Directions for this task:
State the number of lines in the following data that include the word "Components", with no other text.

Transcribed page contents

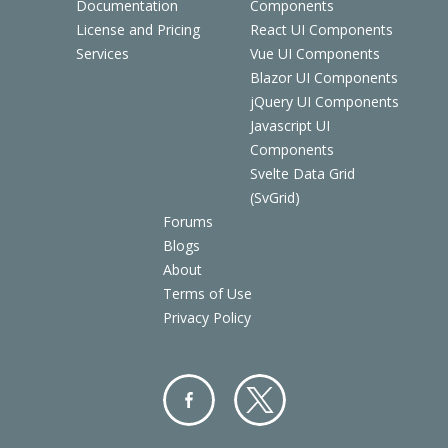
Documentation
Components
License and Pricing
React UI Components
Services
Vue UI Components
Blazor UI Components
jQuery UI Components
Javascript UI
Components
Svelte Data Grid
(SvGrid)
Forums
Blogs
About
Terms of Use
Privacy Policy
Facebo
Twitter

Reply to the task:
6